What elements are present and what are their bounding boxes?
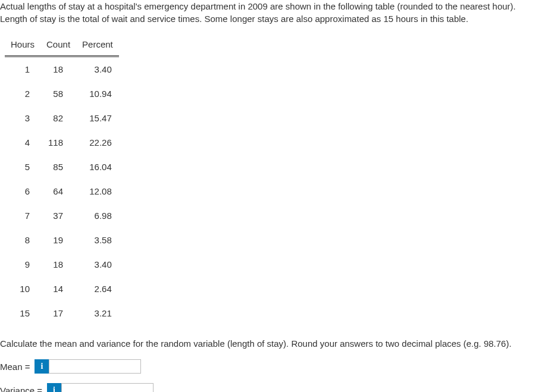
problem-statement: Actual lengths of stay at a hospital's e… <box>0 0 545 25</box>
cell-hours: 15 <box>5 301 40 325</box>
cell-percent: 2.64 <box>76 277 119 301</box>
cell-percent: 12.08 <box>76 179 119 203</box>
table-row: 8 19 3.58 <box>5 228 119 252</box>
cell-percent: 22.26 <box>76 130 119 155</box>
cell-percent: 3.40 <box>76 252 119 277</box>
cell-percent: 3.40 <box>76 57 119 82</box>
cell-count: 58 <box>40 81 76 106</box>
table-row: 6 64 12.08 <box>5 179 119 203</box>
table-row: 2 58 10.94 <box>5 81 119 106</box>
data-table: Hours Count Percent 1 18 3.40 2 58 10.94… <box>5 36 119 325</box>
cell-count: 19 <box>40 228 76 252</box>
info-icon[interactable]: i <box>47 383 61 392</box>
table-body: 1 18 3.40 2 58 10.94 3 82 15.47 4 118 22… <box>5 57 119 326</box>
cell-count: 17 <box>40 301 76 325</box>
header-count: Count <box>40 36 76 57</box>
cell-hours: 5 <box>5 155 40 179</box>
table-row: 4 118 22.26 <box>5 130 119 155</box>
instruction-text: Calculate the mean and variance for the … <box>0 338 545 349</box>
cell-percent: 16.04 <box>76 155 119 179</box>
mean-answer-row: Mean = i <box>0 359 545 374</box>
variance-input[interactable] <box>61 383 154 392</box>
cell-hours: 4 <box>5 130 40 155</box>
cell-hours: 6 <box>5 179 40 203</box>
table-row: 5 85 16.04 <box>5 155 119 179</box>
cell-percent: 10.94 <box>76 81 119 106</box>
cell-hours: 7 <box>5 203 40 228</box>
cell-hours: 8 <box>5 228 40 252</box>
cell-count: 82 <box>40 106 76 130</box>
variance-label: Variance = <box>0 385 42 393</box>
mean-input[interactable] <box>49 359 141 374</box>
cell-count: 18 <box>40 57 76 82</box>
cell-hours: 9 <box>5 252 40 277</box>
header-hours: Hours <box>5 36 40 57</box>
cell-count: 85 <box>40 155 76 179</box>
cell-count: 18 <box>40 252 76 277</box>
table-row: 3 82 15.47 <box>5 106 119 130</box>
table-row: 9 18 3.40 <box>5 252 119 277</box>
cell-percent: 3.58 <box>76 228 119 252</box>
cell-percent: 6.98 <box>76 203 119 228</box>
table-row: 1 18 3.40 <box>5 57 119 82</box>
cell-hours: 1 <box>5 57 40 82</box>
table-row: 15 17 3.21 <box>5 301 119 325</box>
table-header-row: Hours Count Percent <box>5 36 119 57</box>
cell-count: 14 <box>40 277 76 301</box>
cell-count: 118 <box>40 130 76 155</box>
header-percent: Percent <box>76 36 119 57</box>
cell-percent: 3.21 <box>76 301 119 325</box>
cell-hours: 10 <box>5 277 40 301</box>
table-row: 10 14 2.64 <box>5 277 119 301</box>
cell-count: 64 <box>40 179 76 203</box>
table-row: 7 37 6.98 <box>5 203 119 228</box>
info-icon[interactable]: i <box>35 359 49 374</box>
intro-line-2: Length of stay is the total of wait and … <box>0 14 468 24</box>
cell-percent: 15.47 <box>76 106 119 130</box>
variance-answer-row: Variance = i <box>0 383 545 392</box>
cell-hours: 3 <box>5 106 40 130</box>
mean-label: Mean = <box>0 362 30 372</box>
intro-line-1: Actual lengths of stay at a hospital's e… <box>0 1 516 11</box>
cell-hours: 2 <box>5 81 40 106</box>
cell-count: 37 <box>40 203 76 228</box>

§ TASK PROMPT:
Each line above that contains the word "icon" should be returned.

§ WORKED SOLUTION:
info-icon[interactable]: i <box>47 383 61 392</box>
info-icon[interactable]: i <box>35 359 49 374</box>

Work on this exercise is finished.